(Excerpts from a dataset)
....
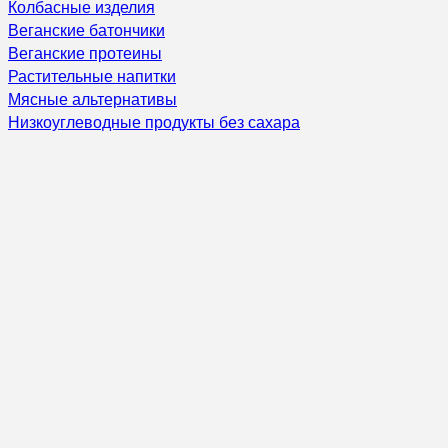
Колбасные изделия
Веганские батончики
Веганские протеины
Растительные напитки
Мясные альтернативы
Низкоуглеводные продукты без сахара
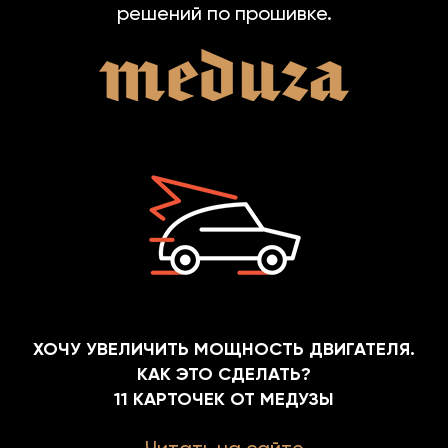
решений по прошивке.
ХОЧУ УВЕЛИЧИТЬ МОЩНОСТЬ ДВИГАТЕЛЯ.
КАК ЭТО СДЕЛАТЬ?
11 КАРТОЧЕК ОТ МЕДУЗЫ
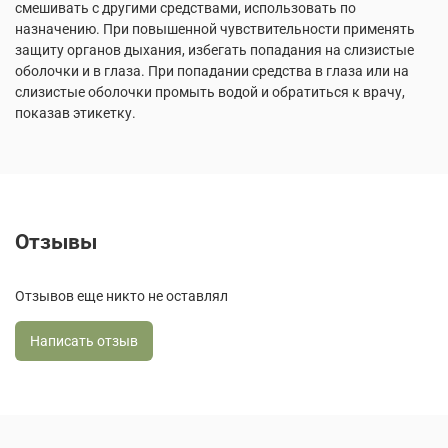
смешивать с другими средствами, использовать по
назначению. При повышенной чувствительности применять
защиту органов дыхания, избегать попадания на слизистые
оболочки и в глаза. При попадании средства в глаза или на
слизистые оболочки промыть водой и обратиться к врачу,
показав этикетку.
Отзывы
Отзывов еще никто не оставлял
Написать отзыв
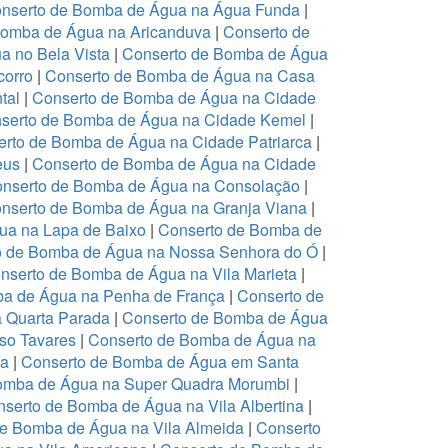
nserto de Bomba de Água na Água Funda
|
Bomba de Água na Aricanduva
|
Conserto de
a no Bela Vista
|
Conserto de Bomba de Água
corro
|
Conserto de Bomba de Água na Casa
tal
|
Conserto de Bomba de Água na Cidade
serto de Bomba de Água na Cidade Kemel
|
rto de Bomba de Água na Cidade Patriarca
|
eus
|
Conserto de Bomba de Água na Cidade
nserto de Bomba de Água na Consolação
|
nserto de Bomba de Água na Granja Viana
|
ua na Lapa de Baixo
|
Conserto de Bomba de
o de Bomba de Água na Nossa Senhora do Ó
|
nserto de Bomba de Água na Vila Marieta
|
ba de Água na Penha de França
|
Conserto de
 Quarta Parada
|
Conserto de Bomba de Água
so Tavares
|
Conserto de Bomba de Água na
ia
|
Conserto de Bomba de Água em Santa
omba de Água na Super Quadra Morumbi
|
serto de Bomba de Água na Vila Albertina
|
de Bomba de Água na Vila Almeida
|
Conserto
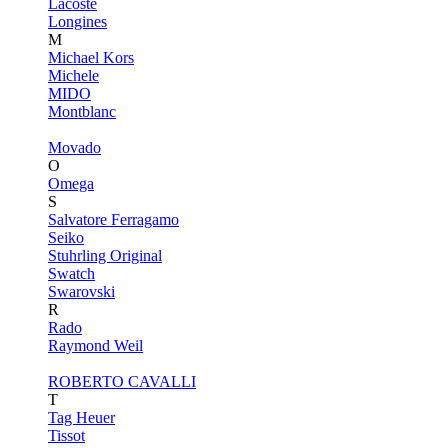
Lacoste
Longines
M
Michael Kors
Michele
MIDO
Montblanc
Movado
O
Omega
S
Salvatore Ferragamo
Seiko
Stuhrling Original
Swatch
Swarovski
R
Rado
Raymond Weil
ROBERTO CAVALLI
T
Tag Heuer
Tissot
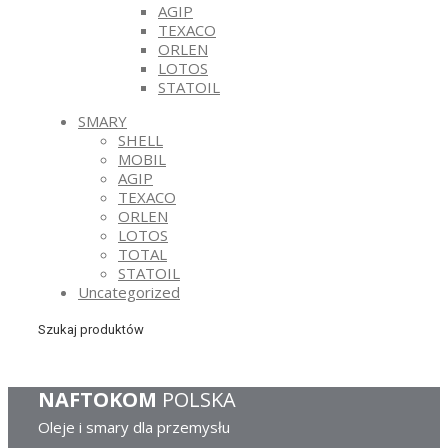
AGIP
TEXACO
ORLEN
LOTOS
STATOIL
SMARY
SHELL
MOBIL
AGIP
TEXACO
ORLEN
LOTOS
TOTAL
STATOIL
Uncategorized
Szukaj produktów
NAFTOKOM
POLSKA
Oleje i smary dla przemysłu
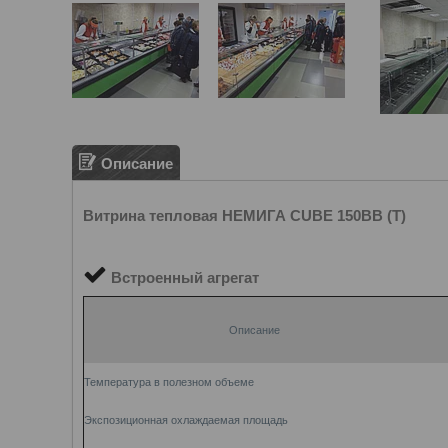
Описание
Витрина тепловая НЕМИГА CUBE 150ВВ (Т)
Встроенный агрегат
Описание
Температура в полезном объеме
Экспозиционная охлаждаемая площадь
....
TASK REQUIREMENTS - Check each line of the records above for "Cidade", and copy those that have it.

SOLUTION TO THIS EXERCISE -
Conserto de Bomba de Água na Cidade
serto de Bomba de Água na Cidade Kemel
rto de Bomba de Água na Cidade Patriarca
Conserto de Bomba de Água na Cidade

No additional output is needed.